There are valid uses for single end data. If your experiment is differential gene expression it is read counts that matter, not total bases. In a model or otherwise well annotated organism the additional information gathered from PE 100 vs SR 50 does not significantly enhance counting reads so is not worth the cost or time. Researchers have tight budgets and if you can get them to trade fewer bp per read for more biological replicates you have helped them design a better experiment. Also, a PE 100 run requires 9-12 days on a HiSeq; an SR 50 only 2.5-3.5 days. Our sequencers are backlogged so being able to shorten run times significantly in cases where it will not impact the integrity of the experiment is a good thing.

50bp SE

Fair enough, If you have an organism that is very well annotated AND the organism has minimal repetitive DNA or large homologous gene families that you are interested in then yes 50bp PE data would work perfectly well.

I do tend to think about the vast number of polyploidies found in plants, though even in non-model animals with draft genomes, I still recommend at least 50bp PE. In a well annotated and sequenced bacteria, I think you could make a stronger case for 50bp SE data as there are no splice variants. Keep in mind most down stream count data is based on reads that map to a unique location, PE data can increase the amount of reads that map to a uniq location and 50bp PE is not so much omre than the 50bp SE, though as you mention will take twice as long to generate.

It is not that you can't use 50bp SE data it is that the paired end information provides so much for information. 1) improved mapping, 2) ability to look at splicing information 3) ability to identify large insertion or deletions or transposable elements found in the individual you are sequencing compared with the reference you mapped to.

Cost is always a problem and must be weighed with the advantages/disadvantages of the experimental design.

faculty

I have found most faculty come with a biological question they would like to answer. Based on the question they have, I recommend the best platform that will meet their needs and then tell them what other information they can get from the same data.

user knowledge

Does that mean some faculty are not sure about the numbers of reads or coverage they need for their particular biological questions?

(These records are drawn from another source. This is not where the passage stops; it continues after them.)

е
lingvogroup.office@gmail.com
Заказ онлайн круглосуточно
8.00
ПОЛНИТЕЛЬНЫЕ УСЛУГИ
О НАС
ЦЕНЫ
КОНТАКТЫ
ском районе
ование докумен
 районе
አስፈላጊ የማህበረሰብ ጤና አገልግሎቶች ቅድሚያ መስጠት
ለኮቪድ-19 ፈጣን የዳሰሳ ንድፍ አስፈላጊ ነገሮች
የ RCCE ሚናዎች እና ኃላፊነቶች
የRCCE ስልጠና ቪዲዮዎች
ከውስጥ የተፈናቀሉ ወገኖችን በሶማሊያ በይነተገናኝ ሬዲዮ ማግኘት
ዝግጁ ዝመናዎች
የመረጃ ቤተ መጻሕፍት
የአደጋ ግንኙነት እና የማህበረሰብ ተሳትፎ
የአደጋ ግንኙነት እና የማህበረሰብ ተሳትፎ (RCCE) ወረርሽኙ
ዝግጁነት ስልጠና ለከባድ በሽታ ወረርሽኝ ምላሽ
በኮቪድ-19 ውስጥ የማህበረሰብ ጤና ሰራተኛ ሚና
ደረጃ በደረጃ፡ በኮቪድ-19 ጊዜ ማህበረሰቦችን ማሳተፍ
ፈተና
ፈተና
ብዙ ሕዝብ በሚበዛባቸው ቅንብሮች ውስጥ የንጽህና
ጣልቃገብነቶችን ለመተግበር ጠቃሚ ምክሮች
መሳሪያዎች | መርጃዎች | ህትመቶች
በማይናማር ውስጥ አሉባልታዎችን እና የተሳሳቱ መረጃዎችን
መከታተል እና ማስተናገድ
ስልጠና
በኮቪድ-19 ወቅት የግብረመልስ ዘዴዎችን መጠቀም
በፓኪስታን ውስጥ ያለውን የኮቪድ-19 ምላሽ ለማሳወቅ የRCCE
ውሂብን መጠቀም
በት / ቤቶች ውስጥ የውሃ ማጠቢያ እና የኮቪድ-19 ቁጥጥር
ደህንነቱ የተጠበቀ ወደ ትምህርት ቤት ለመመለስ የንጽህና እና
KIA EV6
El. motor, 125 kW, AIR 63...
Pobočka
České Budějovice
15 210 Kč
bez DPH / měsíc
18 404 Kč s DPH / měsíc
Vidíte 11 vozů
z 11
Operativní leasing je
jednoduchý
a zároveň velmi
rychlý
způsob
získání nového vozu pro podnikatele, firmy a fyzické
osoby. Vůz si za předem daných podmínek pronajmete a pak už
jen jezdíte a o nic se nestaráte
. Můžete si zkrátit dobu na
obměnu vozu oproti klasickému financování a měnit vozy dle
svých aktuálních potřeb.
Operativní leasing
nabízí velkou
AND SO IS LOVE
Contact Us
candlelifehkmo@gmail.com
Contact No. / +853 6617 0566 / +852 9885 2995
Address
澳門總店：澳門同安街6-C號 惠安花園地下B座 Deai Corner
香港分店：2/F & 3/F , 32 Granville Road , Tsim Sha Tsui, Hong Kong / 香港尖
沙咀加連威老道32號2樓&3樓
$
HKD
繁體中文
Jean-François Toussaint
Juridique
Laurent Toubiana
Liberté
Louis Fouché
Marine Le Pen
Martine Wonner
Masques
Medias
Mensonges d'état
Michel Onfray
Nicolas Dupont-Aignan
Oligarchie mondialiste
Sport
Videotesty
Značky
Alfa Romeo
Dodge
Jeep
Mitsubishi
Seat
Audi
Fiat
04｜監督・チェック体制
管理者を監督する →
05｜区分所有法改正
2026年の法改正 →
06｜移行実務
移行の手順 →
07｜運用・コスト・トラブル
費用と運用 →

I noticed that there are some general standards:


If its the case that a majority don't know the numbers of reads or coverage they need, do you have certain references you give these faculty members? I'm just trying to equip myself for the types of questions I'll be getting. Thanks!

Specialization

Most researchers are specialists in their field and study a very specific question, hopefully something they find full filling and fits within the grant they wrote and was funded.

As managers of core facilities/Bioinformaticians, we are specialists in our field and see a wide variety of projects spanning multiple fields. This includes the technology and software, their ability and limitations. The more we understand the better we are able to provide advise for experimental design and have improved data analysis. We also need a little background in the field from which the data comes, microbial, plant, animal biology.

Now this is not a true dichotomy in the sense that it isn't one or the other. There are many who do both and are successful and many new scientists that are getting education in both. However, there are also many scientists that have been in their field for many years and are embracing the new technologies but look to the bioinformatician for the technical side of it in the same way they might ask a statistician for advise.